● Assigned task: Please count the lines in the listing below where the word "Power" appears. Give the number only.
- - -
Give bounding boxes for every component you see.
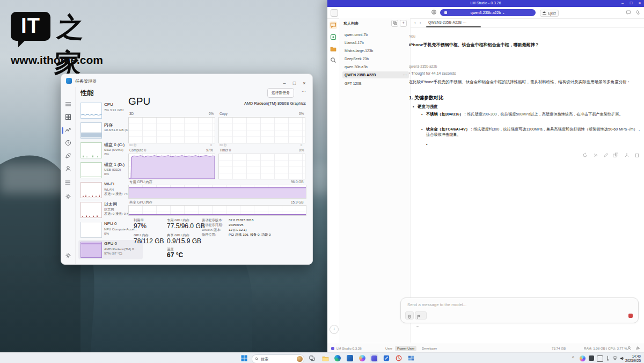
driver-version-label: 驱动程序版本: bbox=[202, 218, 223, 223]
mode-developer[interactable]: Developer bbox=[420, 346, 439, 351]
gpumem-value: 78/112 GB bbox=[134, 237, 164, 245]
models-nav-icon[interactable] bbox=[330, 33, 337, 41]
maximize-button[interactable]: □ bbox=[628, 1, 634, 5]
chat-item[interactable]: GPT 120B bbox=[342, 80, 409, 87]
user-account-icon[interactable] bbox=[627, 346, 632, 351]
minimize-button[interactable]: – bbox=[281, 81, 288, 86]
file-explorer-button[interactable] bbox=[321, 354, 330, 362]
collapse-list-icon[interactable] bbox=[391, 20, 398, 27]
close-button[interactable]: × bbox=[301, 81, 308, 86]
thought-toggle[interactable]: › Thought for 44.14 seconds bbox=[409, 71, 456, 75]
chat-item[interactable]: Llama4-17b bbox=[342, 39, 409, 46]
copilot-button[interactable] bbox=[358, 354, 367, 362]
tray-app-icon-1[interactable] bbox=[589, 355, 594, 361]
chat-list-header: 私人列表 bbox=[343, 21, 358, 26]
media-app-button[interactable] bbox=[394, 354, 403, 362]
selected-nav-indicator bbox=[62, 127, 63, 134]
maximize-button[interactable]: □ bbox=[291, 81, 298, 86]
perf-item-gpu[interactable]: GPU 0 AMD Radeon(TM) 8... 97% (67 °C) bbox=[78, 240, 143, 259]
model-size-text: 73.74 GB bbox=[552, 346, 566, 350]
folder-nav-icon[interactable] bbox=[330, 45, 337, 53]
message-input-box[interactable] bbox=[400, 297, 639, 323]
chart-copy-label: Copy bbox=[219, 112, 228, 115]
processes-icon[interactable] bbox=[65, 114, 71, 120]
active-tab-indicator bbox=[426, 26, 481, 27]
app-history-icon[interactable] bbox=[65, 140, 71, 146]
tray-app-icon-2[interactable] bbox=[597, 355, 603, 362]
search-nav-icon[interactable] bbox=[330, 56, 337, 64]
flag-menu-button[interactable] bbox=[415, 311, 427, 320]
edge-browser-button[interactable] bbox=[333, 354, 342, 362]
chat-item[interactable]: DeepSeek 70b bbox=[342, 55, 409, 62]
startup-apps-icon[interactable] bbox=[65, 153, 71, 159]
model-icon bbox=[444, 11, 447, 14]
more-options-button[interactable]: ··· bbox=[302, 89, 306, 94]
close-button[interactable]: × bbox=[636, 1, 643, 5]
continue-icon[interactable] bbox=[592, 153, 598, 158]
notifications-icon[interactable] bbox=[626, 10, 631, 15]
chat-item[interactable]: Mistra-large-123b bbox=[342, 47, 409, 54]
copy-icon[interactable] bbox=[613, 153, 619, 158]
perf-item-npu[interactable]: NPU 0 NPU Compute Accel... 0% bbox=[78, 220, 143, 239]
section-heading: 1. 关键参数对比 bbox=[409, 95, 443, 101]
assistant-model-label: qwen3-235b-a22b bbox=[409, 64, 437, 68]
app-logo-icon[interactable] bbox=[331, 9, 338, 17]
minimize-button[interactable]: – bbox=[619, 1, 626, 5]
tab-more-icon[interactable]: ··· bbox=[463, 20, 466, 24]
bullet-title: 硬度与强度 bbox=[418, 104, 438, 110]
menu-icon[interactable] bbox=[65, 101, 71, 107]
users-icon[interactable] bbox=[65, 165, 71, 172]
lm-studio-window: LM Studio - 0.3.26 – □ × qwen3-235b-a22b… bbox=[327, 0, 644, 352]
clock[interactable]: 14:40 2025/9/25 bbox=[625, 354, 641, 363]
attach-button[interactable] bbox=[405, 311, 414, 320]
model-settings-icon[interactable] bbox=[431, 9, 437, 15]
chat-tab[interactable]: QWEN3-235B-A22B ··· bbox=[428, 20, 466, 24]
eject-button[interactable]: Eject bbox=[540, 10, 559, 17]
tab-back-icon[interactable]: ‹ bbox=[414, 20, 416, 25]
mode-power-user[interactable]: Power User bbox=[395, 346, 416, 351]
chart-compute-label: Compute 0 bbox=[129, 148, 146, 152]
start-button[interactable] bbox=[240, 354, 248, 362]
download-button[interactable]: ↓ bbox=[330, 325, 339, 334]
chat-item-more-icon[interactable]: ··· bbox=[403, 71, 407, 78]
run-new-task-button[interactable]: 运行新任务 bbox=[267, 88, 294, 98]
new-chat-button[interactable]: + bbox=[400, 20, 407, 27]
gpu-mini-chart bbox=[80, 242, 102, 258]
regenerate-icon[interactable] bbox=[582, 153, 588, 158]
pen-input-icon[interactable] bbox=[605, 355, 610, 361]
assistant-intro: 在比较iPhone手机壳的不锈钢、钛合金和铝合金中框的抗摔性能时，需从材料特性、… bbox=[409, 79, 639, 85]
remote-app-button[interactable] bbox=[407, 354, 415, 362]
lm-status-bar: LM Studio 0.3.26 User Power User Develop… bbox=[327, 344, 644, 353]
mode-user[interactable]: User bbox=[383, 346, 394, 351]
tab-forward-icon[interactable]: › bbox=[420, 20, 421, 25]
chart-3d-label: 3D bbox=[129, 112, 134, 115]
stop-generating-button[interactable] bbox=[628, 314, 633, 318]
volume-icon[interactable] bbox=[620, 356, 625, 361]
chat-item-selected[interactable]: QWEN 235B A22B ··· bbox=[342, 71, 409, 78]
edit-icon[interactable] bbox=[603, 153, 609, 158]
wifi-icon[interactable] bbox=[612, 356, 618, 360]
dev-app-button[interactable] bbox=[382, 354, 391, 362]
services-icon[interactable] bbox=[65, 193, 71, 200]
details-icon[interactable] bbox=[65, 179, 71, 186]
chat-item[interactable]: qwen 30b a3b bbox=[342, 63, 409, 70]
performance-icon[interactable] bbox=[65, 127, 71, 133]
gpu-3d-chart bbox=[128, 117, 215, 143]
taskbar-search[interactable]: 搜索 bbox=[252, 354, 304, 363]
delete-icon[interactable] bbox=[634, 153, 640, 158]
clock-time: 14:40 bbox=[625, 354, 641, 359]
copilot-tray-icon[interactable] bbox=[580, 355, 586, 361]
settings-icon[interactable] bbox=[65, 252, 71, 259]
model-selector[interactable]: qwen3-235b-a22b ⌄ bbox=[440, 9, 536, 16]
chat-item[interactable]: qwen-omni-7b bbox=[342, 31, 409, 38]
wrench-icon[interactable] bbox=[634, 10, 640, 15]
chats-nav-icon[interactable] bbox=[330, 21, 337, 29]
wallpaper-sea bbox=[0, 252, 343, 363]
lm-studio-taskbar-button[interactable] bbox=[370, 354, 378, 362]
message-input[interactable] bbox=[406, 302, 591, 308]
tray-chevron-icon[interactable]: ^ bbox=[572, 355, 574, 360]
branch-icon[interactable] bbox=[624, 153, 630, 158]
mail-app-button[interactable] bbox=[346, 354, 354, 362]
settings-gear-icon[interactable] bbox=[635, 346, 640, 351]
task-view-button[interactable] bbox=[308, 354, 316, 362]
- - -
● Final answer: 2